- _REQUIRED WORK_:
All of the entries below should be copied exactly as they appear.

*** AVAILABLE DATA Section Begins ***

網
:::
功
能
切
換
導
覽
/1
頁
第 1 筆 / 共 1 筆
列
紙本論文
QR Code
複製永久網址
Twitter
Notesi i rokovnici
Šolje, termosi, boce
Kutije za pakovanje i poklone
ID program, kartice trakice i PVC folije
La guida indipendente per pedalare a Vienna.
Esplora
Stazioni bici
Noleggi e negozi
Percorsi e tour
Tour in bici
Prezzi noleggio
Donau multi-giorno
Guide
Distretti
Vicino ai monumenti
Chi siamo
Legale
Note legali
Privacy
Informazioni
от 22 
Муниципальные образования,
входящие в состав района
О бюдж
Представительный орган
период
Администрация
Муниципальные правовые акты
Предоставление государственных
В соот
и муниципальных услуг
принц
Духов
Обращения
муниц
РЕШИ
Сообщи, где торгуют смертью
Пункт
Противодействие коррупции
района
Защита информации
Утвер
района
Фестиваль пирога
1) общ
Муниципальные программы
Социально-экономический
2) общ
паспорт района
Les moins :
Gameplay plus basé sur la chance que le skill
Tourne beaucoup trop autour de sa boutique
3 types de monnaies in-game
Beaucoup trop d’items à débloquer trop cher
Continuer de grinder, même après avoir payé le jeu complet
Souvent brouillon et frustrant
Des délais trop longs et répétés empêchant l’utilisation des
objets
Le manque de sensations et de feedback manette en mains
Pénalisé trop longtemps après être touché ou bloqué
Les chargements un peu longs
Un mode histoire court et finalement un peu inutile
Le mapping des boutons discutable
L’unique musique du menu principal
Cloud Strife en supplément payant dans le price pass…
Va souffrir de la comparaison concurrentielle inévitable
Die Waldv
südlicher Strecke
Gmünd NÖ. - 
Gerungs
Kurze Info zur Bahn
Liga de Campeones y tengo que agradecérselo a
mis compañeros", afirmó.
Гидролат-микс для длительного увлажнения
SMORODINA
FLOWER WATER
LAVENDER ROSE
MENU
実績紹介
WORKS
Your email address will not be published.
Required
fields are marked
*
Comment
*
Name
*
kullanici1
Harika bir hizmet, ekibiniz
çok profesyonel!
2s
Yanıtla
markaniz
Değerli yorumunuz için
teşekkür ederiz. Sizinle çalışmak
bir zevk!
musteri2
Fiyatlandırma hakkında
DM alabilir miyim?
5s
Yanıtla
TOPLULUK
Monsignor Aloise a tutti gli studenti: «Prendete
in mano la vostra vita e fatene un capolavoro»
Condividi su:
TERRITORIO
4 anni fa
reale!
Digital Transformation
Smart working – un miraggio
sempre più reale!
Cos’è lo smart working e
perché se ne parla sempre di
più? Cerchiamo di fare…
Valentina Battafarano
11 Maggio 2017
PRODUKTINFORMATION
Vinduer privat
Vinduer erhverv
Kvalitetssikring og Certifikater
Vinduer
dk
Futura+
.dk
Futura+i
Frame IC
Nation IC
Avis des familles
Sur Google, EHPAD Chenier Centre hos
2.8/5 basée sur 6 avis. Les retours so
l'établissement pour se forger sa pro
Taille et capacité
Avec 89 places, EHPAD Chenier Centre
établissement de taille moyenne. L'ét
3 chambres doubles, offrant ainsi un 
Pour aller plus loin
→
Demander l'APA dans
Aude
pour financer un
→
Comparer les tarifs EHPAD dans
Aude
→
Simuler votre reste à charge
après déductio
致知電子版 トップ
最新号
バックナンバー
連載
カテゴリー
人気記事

*** AVAILABLE DATA Section Ends ***

- _WRITTEN RESPONSE_:
網
:::
功
能
切
換
導
覽
/1
頁
第 1 筆 / 共 1 筆
列
紙本論文
QR Code
複製永久網址
Twitter
Notesi i rokovnici
Šolje, termosi, boce
Kutije za pakovanje i poklone
ID program, kartice trakice i PVC folije
La guida indipendente per pedalare a Vienna.
Esplora
Stazioni bici
Noleggi e negozi
Percorsi e tour
Tour in bici
Prezzi noleggio
Donau multi-giorno
Guide
Distretti
Vicino ai monumenti
Chi siamo
Legale
Note legali
Privacy
Informazioni
от 22 
Муниципальные образования,
входящие в состав района
О бюдж
Представительный орган
период
Администрация
Муниципальные правовые акты
Предоставление государственных
В соот
и муниципальных услуг
принц
Духов
Обращения
муниц
РЕШИ
Сообщи, где торгуют смертью
Пункт
Противодействие коррупции
района
Защита информации
Утвер
района
Фестиваль пирога
1) общ
Муниципальные программы
Социально-экономический
2) общ
паспорт района
Les moins :
Gameplay plus basé sur la chance que le skill
Tourne beaucoup trop autour de sa boutique
3 types de monnaies in-game
Beaucoup trop d’items à débloquer trop cher
Continuer de grinder, même après avoir payé le jeu complet
Souvent brouillon et frustrant
Des délais trop longs et répétés empêchant l’utilisation des
objets
Le manque de sensations et de feedback manette en mains
Pénalisé trop longtemps après être touché ou bloqué
Les chargements un peu longs
Un mode histoire court et finalement un peu inutile
Le mapping des boutons discutable
L’unique musique du menu principal
Cloud Strife en supplément payant dans le price pass…
Va souffrir de la comparaison concurrentielle inévitable
Die Waldv
südlicher Strecke
Gmünd NÖ. - 
Gerungs
Kurze Info zur Bahn
Liga de Campeones y tengo que agradecérselo a
mis compañeros", afirmó.
Гидролат-микс для длительного увлажнения
SMORODINA
FLOWER WATER
LAVENDER ROSE
MENU
実績紹介
WORKS
Your email address will not be published.
Required
fields are marked
*
Comment
*
Name
*
kullanici1
Harika bir hizmet, ekibiniz
çok profesyonel!
2s
Yanıtla
markaniz
Değerli yorumunuz için
teşekkür ederiz. Sizinle çalışmak
bir zevk!
musteri2
Fiyatlandırma hakkında
DM alabilir miyim?
5s
Yanıtla
TOPLULUK
Monsignor Aloise a tutti gli studenti: «Prendete
in mano la vostra vita e fatene un capolavoro»
Condividi su:
TERRITORIO
4 anni fa
reale!
Digital Transformation
Smart working – un miraggio
sempre più reale!
Cos’è lo smart working e
perché se ne parla sempre di
più? Cerchiamo di fare…
Valentina Battafarano
11 Maggio 2017
PRODUKTINFORMATION
Vinduer privat
Vinduer erhverv
Kvalitetssikring og Certifikater
Vinduer
dk
Futura+
.dk
Futura+i
Frame IC
Nation IC
Avis des familles
Sur Google, EHPAD Chenier Centre hos
2.8/5 basée sur 6 avis. Les retours so
l'établissement pour se forger sa pro
Taille et capacité
Avec 89 places, EHPAD Chenier Centre
établissement de taille moyenne. L'ét
3 chambres doubles, offrant ainsi un 
Pour aller plus loin
→
Demander l'APA dans
Aude
pour financer un
→
Comparer les tarifs EHPAD dans
Aude
→
Simuler votre reste à charge
après déductio
致知電子版 トップ
最新号
バックナンバー
連載
カテゴリー
人気記事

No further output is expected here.